◆ Directions for this task:
Each line in the listing below that contains "input" should be returned.

◆ Records provided:
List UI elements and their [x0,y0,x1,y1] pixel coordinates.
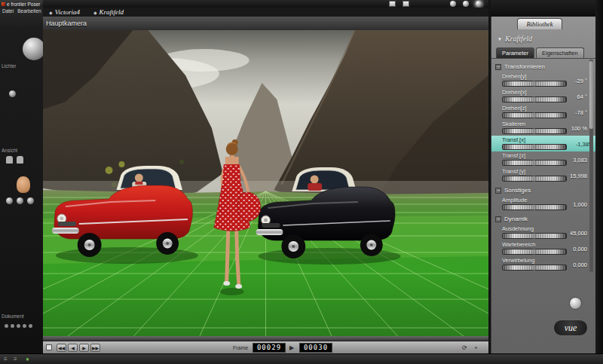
light-control-sphere[interactable] [23,38,43,60]
menu-datei[interactable]: Datei [2,8,14,14]
face-camera-icon[interactable] [17,176,30,193]
param-group-header[interactable]: − Dynamik [495,214,592,224]
param-group-title: Dynamik [504,216,528,222]
param-dial[interactable] [502,112,567,118]
param-value[interactable]: -78 ° [575,109,587,116]
play-button[interactable]: ▶ [79,344,89,352]
param-label: Verwirbelung [502,257,534,264]
orbit-control-2[interactable] [17,197,23,204]
trackball-knob[interactable] [569,297,582,310]
orbit-control-3[interactable] [27,197,34,204]
param-value[interactable]: -29 ° [575,78,587,84]
document-style-dot-5[interactable] [29,324,32,328]
actor-selector-figure[interactable]: ◆ Victoria4 [49,8,80,16]
param-row: Verwirbelung 0,000 [491,256,592,272]
menu-icon[interactable]: ≡ [4,356,8,362]
param-dial[interactable] [502,96,567,102]
param-row: Wartebereich 0,000 [491,240,592,256]
step-forward-button[interactable]: ▶▶ [90,344,100,352]
poser-application-window: e frontier Poser Datei Bearbeiten Lichte… [0,0,603,364]
param-dial[interactable] [502,249,567,255]
param-value[interactable]: 45,000 [570,230,587,237]
panel-body: Bibliothek ▼ Kraftfeld Parameter Eigensc… [491,17,595,353]
param-row: Ausdehnung 45,000 [491,225,592,240]
timeline-checkbox[interactable] [46,344,52,350]
orbit-control-1[interactable] [6,197,13,204]
diamond-icon: ◆ [49,10,53,15]
3d-scene[interactable] [43,30,488,336]
step-back-button[interactable]: ◀ [68,344,78,352]
param-row: Drehen[z] -78 ° [491,104,592,120]
param-dial[interactable] [502,204,567,210]
param-row: Transf.[y] 15,998 [491,167,592,183]
frame-separator-icon: ▶ [289,344,294,351]
end-frame-counter[interactable]: 00030 [299,343,332,353]
menu-icon[interactable]: ≡ [14,356,17,362]
light-intensity-knob[interactable] [9,90,16,97]
app-icon [2,2,5,6]
rewind-button[interactable]: ◀◀ [57,344,66,352]
param-value[interactable]: 0,000 [573,262,587,268]
param-dial[interactable] [502,144,567,150]
param-row: Skalieren 100 % [491,120,592,136]
move-hand-icon[interactable] [6,156,13,164]
param-dial[interactable] [502,128,567,134]
param-dial[interactable] [502,160,567,166]
document-style-dot-3[interactable] [17,324,20,328]
param-group-header[interactable]: − Sonstiges [495,185,592,195]
3d-viewport[interactable] [43,30,488,336]
param-group-header[interactable]: − Transformieren [495,62,592,72]
add-keyframe-icon[interactable]: + [474,344,478,351]
left-tool-panel: e frontier Poser Datei Bearbeiten Lichte… [0,0,43,353]
collapse-icon[interactable]: − [495,64,501,70]
param-value[interactable]: 64 ° [577,93,587,100]
loop-icon[interactable]: ⟳ [462,344,467,351]
param-group-title: Sonstiges [504,187,531,194]
param-dial[interactable] [502,176,567,182]
tab-parameter[interactable]: Parameter [496,47,534,58]
panel-scrollbar[interactable] [589,60,593,272]
actor-selector-prop[interactable]: ◆ Kraftfeld [93,8,124,16]
param-dial[interactable] [502,233,567,239]
collapse-icon[interactable]: − [495,188,501,194]
param-dial[interactable] [502,265,567,271]
lit-display-icon[interactable] [463,1,469,7]
param-label: Drehen[z] [502,105,527,112]
menu-bearbeiten[interactable]: Bearbeiten [17,8,41,14]
panel-title-row[interactable]: ▼ Kraftfeld [497,35,532,43]
param-value[interactable]: 100 % [571,125,587,132]
actor-selector-figure-label: Victoria4 [55,8,80,16]
param-label: Drehen[x] [502,89,527,96]
render-preview-icon[interactable] [476,1,482,7]
current-frame-counter[interactable]: 00029 [253,343,286,353]
param-dial[interactable] [502,81,567,87]
rotate-hand-icon[interactable] [17,156,23,164]
actor-selector-bar: ◆ Victoria4 ◆ Kraftfeld [43,8,488,17]
panel-top-strip [491,0,595,17]
window-title-bar[interactable]: e frontier Poser [0,0,43,8]
document-style-dot-1[interactable] [5,324,8,328]
param-value[interactable]: 1,000 [573,201,587,208]
param-row: Transf.[z] 3,083 [491,151,592,167]
param-label: Transf.[z] [502,152,525,159]
param-value[interactable]: 0,000 [573,246,587,252]
document-style-dot-4[interactable] [23,324,26,328]
tab-eigenschaften[interactable]: Eigenschaften [536,47,584,58]
right-window-edge [595,0,603,353]
collapse-icon[interactable]: − [495,216,501,222]
window-title: e frontier Poser [7,2,40,7]
param-value[interactable]: 3,083 [573,157,587,164]
shaded-display-icon[interactable] [450,1,456,7]
param-value[interactable]: 15,998 [570,173,587,179]
vue-logo-button[interactable]: vue [553,320,588,336]
actor-selector-prop-label: Kraftfeld [99,8,124,16]
library-tab[interactable]: Bibliothek [517,18,562,29]
section-label-lights: Lichter [2,63,17,69]
duplicate-document-icon[interactable] [403,1,409,7]
param-label: Ausdehnung [502,225,534,232]
menu-bar: Datei Bearbeiten [0,8,43,14]
scrollbar-handle[interactable] [589,61,593,129]
document-style-dot-2[interactable] [11,324,14,328]
new-document-icon[interactable] [389,1,396,7]
camera-name-label[interactable]: Hauptkamera [46,20,87,27]
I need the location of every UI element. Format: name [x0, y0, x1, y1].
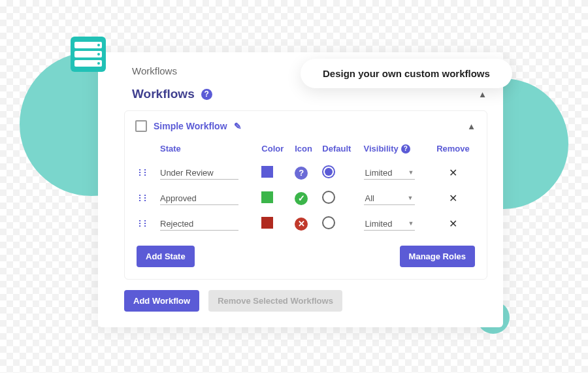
section-title: Workflows [132, 87, 195, 101]
default-radio[interactable] [322, 216, 335, 229]
close-icon[interactable]: ✕ [449, 193, 457, 204]
callout-banner: Design your own custom workflows [301, 59, 512, 88]
color-swatch[interactable] [261, 217, 273, 229]
manage-roles-button[interactable]: Manage Roles [400, 246, 475, 267]
workflow-name: Simple Workflow [154, 121, 227, 131]
default-radio[interactable] [322, 165, 335, 178]
state-input[interactable] [160, 167, 238, 180]
visibility-select[interactable]: Limited▼ [364, 167, 416, 180]
visibility-select[interactable]: Limited▼ [364, 218, 416, 231]
table-row: ⠇⠇?Limited▼✕ [135, 160, 476, 186]
workflow-panel: Simple Workflow ✎ ▴ State Color Icon Def… [124, 110, 487, 280]
table-row: ⠇⠇✕Limited▼✕ [135, 211, 476, 236]
server-icon [71, 37, 106, 72]
close-icon[interactable]: ✕ [449, 218, 457, 229]
check-icon[interactable]: ✓ [295, 192, 308, 205]
chevron-up-icon[interactable]: ▴ [480, 89, 485, 99]
color-swatch[interactable] [261, 191, 273, 203]
drag-handle-icon[interactable]: ⠇⠇ [138, 219, 148, 229]
col-color: Color [259, 140, 292, 160]
chevron-up-icon[interactable]: ▴ [469, 121, 474, 131]
pencil-icon[interactable]: ✎ [234, 121, 242, 131]
workflows-card: Workflows Workflows ? ▴ Simple Workflow … [98, 52, 503, 327]
col-visibility: Visibility [364, 144, 399, 154]
col-default: Default [319, 140, 361, 160]
help-icon[interactable]: ? [201, 89, 212, 100]
drag-handle-icon[interactable]: ⠇⠇ [138, 168, 148, 178]
help-icon[interactable]: ? [401, 144, 410, 154]
add-workflow-button[interactable]: Add Workflow [124, 290, 199, 312]
add-state-button[interactable]: Add State [137, 246, 195, 267]
section-header[interactable]: Workflows ? ▴ [132, 87, 487, 101]
workflow-checkbox[interactable] [135, 120, 147, 132]
table-row: ⠇⠇✓All▼✕ [135, 186, 476, 211]
drag-handle-icon[interactable]: ⠇⠇ [138, 193, 148, 204]
help-icon[interactable]: ? [295, 167, 308, 180]
col-remove: Remove [430, 140, 476, 160]
x-icon[interactable]: ✕ [295, 218, 308, 231]
state-input[interactable] [160, 192, 238, 205]
color-swatch[interactable] [261, 166, 273, 178]
default-radio[interactable] [322, 191, 335, 204]
col-state: State [157, 140, 259, 160]
visibility-select[interactable]: All▼ [364, 192, 415, 205]
states-table: State Color Icon Default Visibility ? Re… [135, 140, 476, 236]
close-icon[interactable]: ✕ [449, 167, 457, 178]
remove-workflows-button[interactable]: Remove Selected Workflows [208, 290, 342, 312]
state-input[interactable] [160, 218, 238, 231]
col-icon: Icon [292, 140, 319, 160]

◆ Final answer:
state-input[interactable] [160, 167, 238, 180]
state-input[interactable] [160, 192, 238, 205]
state-input[interactable] [160, 218, 238, 231]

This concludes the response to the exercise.